被害届や告訴だけでなく、証拠整理、警察・検察との折衝、民事保全、保護命令、損害賠償、支援制度まで整理します。
被害届や告訴だけでなく、証拠整理、警察・検察との折衝、民事保全、保護命令、損害賠償、支援制度まで整理します。
警察が動きにくい理由と、弁護士相談で整理する実務ポイントを確認します。
「警察に相談したのに、事件として扱ってくれない」「被害届を出したいのに相談で終わった」「相手に警告してほしいのに、民事だからと言われた」。このような状況では、被害を受けた人は、強い不安、怒り、孤立感を抱きやすくなります。

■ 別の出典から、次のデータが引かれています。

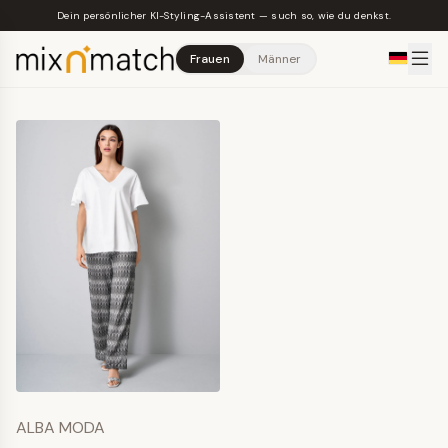
Skip to main content
Dein persönlicher KI-Styling-Assistent — such so, wie du denkst.
Frauen
Männer
ALBA MODA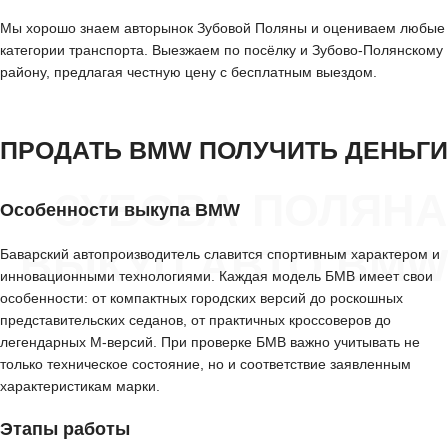
Мы хорошо знаем авторынок Зубовой Поляны и оцениваем любые
категории транспорта. Выезжаем по посёлку и Зубово-Полянскому
району, предлагая честную цену с бесплатным выездом.
ПРОДАТЬ BMW ПОЛУЧИТЬ ДЕНЬГИ
ЗУБОВА ПОЛЯНА
Особенности выкупа BMW
ВЫКУП АВТО BMW
Баварский автопроизводитель славится спортивным характером и
инновационными технологиями. Каждая модель БМВ имеет свои
особенности: от компактных городских версий до роскошных
представительских седанов, от практичных кроссоверов до
легендарных M-версий. При проверке БМВ важно учитывать не
только техническое состояние, но и соответствие заявленным
характеристикам марки.
Этапы работы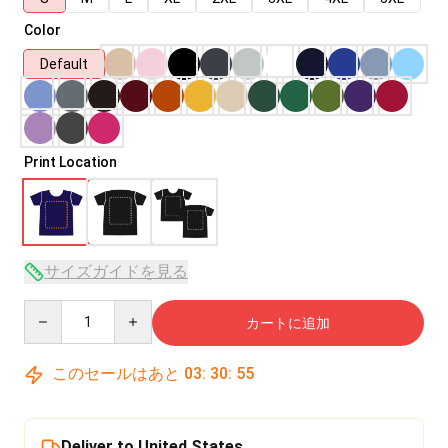
Color
Default
Print Location
サイズガイドを見る
Quantity
カートに追加
このセールはあと
03
:
30
:
54
Deliver to United States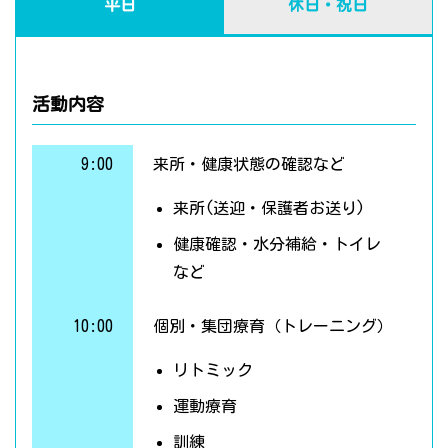
平日
休日・祝日
活動内容
9:00
来所・健康状態の確認など
来所(送迎・保護者お送り)
健康確認・水分補給・トイレ
など
10:00
個別・集団療育（トレーニング）
リトミック
運動療育
訓練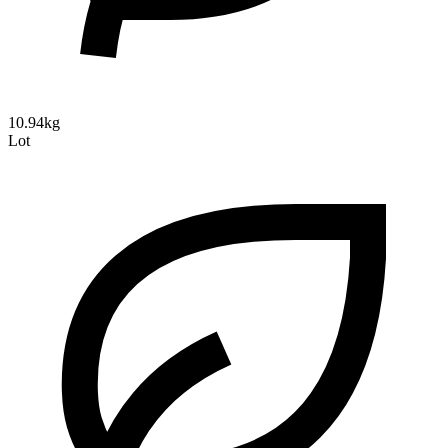
10.94kg
Lot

しかし、警察がすぐに逮捕・捜査・警告をしないように見える場合でも、その理由は一つではありません。犯罪としての構成が不明確な場合、証拠が足りない場合、相手方の特定が不十分な場合、民事紛争と刑事事件の境界にある場合、緊急性の評価が警察と本人で異なる場合、管轄や担当部署の問題がある場合など、さまざまです。
この記事の結論は、次のとおりです。
ここで重要なのは、「警察を説得する」ことではなく、「法的に処理可能な案件として整える」ことです。弁護士の役割は、感情的な訴えを単に代弁することではありません。被害事実、証拠、法律構成、手続選択、緊急性、相手方対応、将来の民事回収可能性までを一体として設計することにあります。
なお、生命・身体に差し迫った危険がある場合、または現在進行中の事件・事故の場合は、弁護士相談を待たずに110番通報を優先してください。緊急ではない生活上の不安や警察相談は、警察相談専用電話「#9110」や最寄りの警察署の相談窓口が案内されています。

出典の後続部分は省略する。